Please find all lines in the data that hold the string "British" and copy them.
───── EXERCISE INPUTS
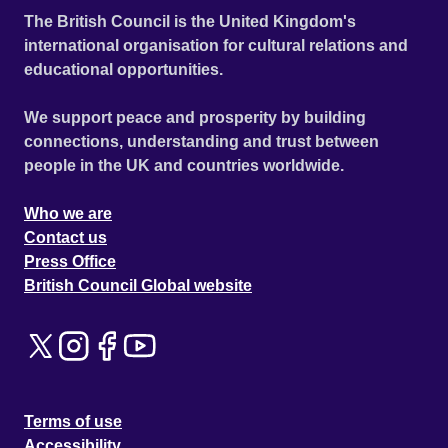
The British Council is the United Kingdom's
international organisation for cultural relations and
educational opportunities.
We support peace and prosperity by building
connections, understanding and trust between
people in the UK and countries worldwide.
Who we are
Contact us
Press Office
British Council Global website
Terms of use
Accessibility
──────────
───── EXERCISE INPUTS
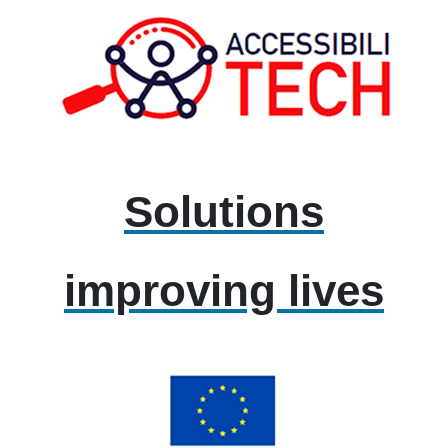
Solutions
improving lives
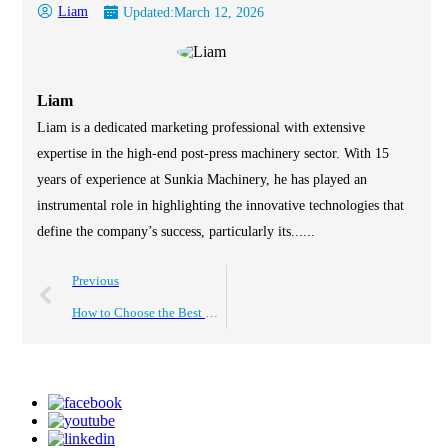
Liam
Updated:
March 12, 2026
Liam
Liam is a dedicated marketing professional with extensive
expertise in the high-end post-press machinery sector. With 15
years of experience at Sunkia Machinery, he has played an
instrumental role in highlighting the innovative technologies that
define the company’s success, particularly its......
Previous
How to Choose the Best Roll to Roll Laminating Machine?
──────────
───── EXERCISE INPUTS
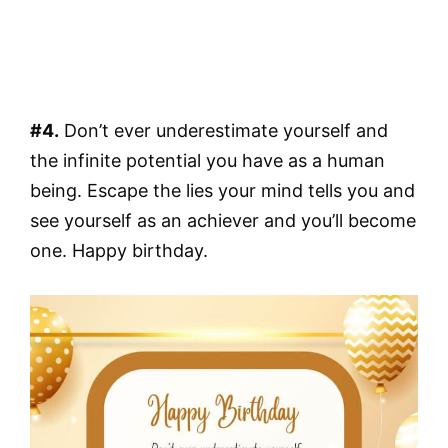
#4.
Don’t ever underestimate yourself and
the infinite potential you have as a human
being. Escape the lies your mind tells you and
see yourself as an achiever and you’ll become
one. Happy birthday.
──────────
REPLY »
The British Council is the United Kingdom's
British Council Global website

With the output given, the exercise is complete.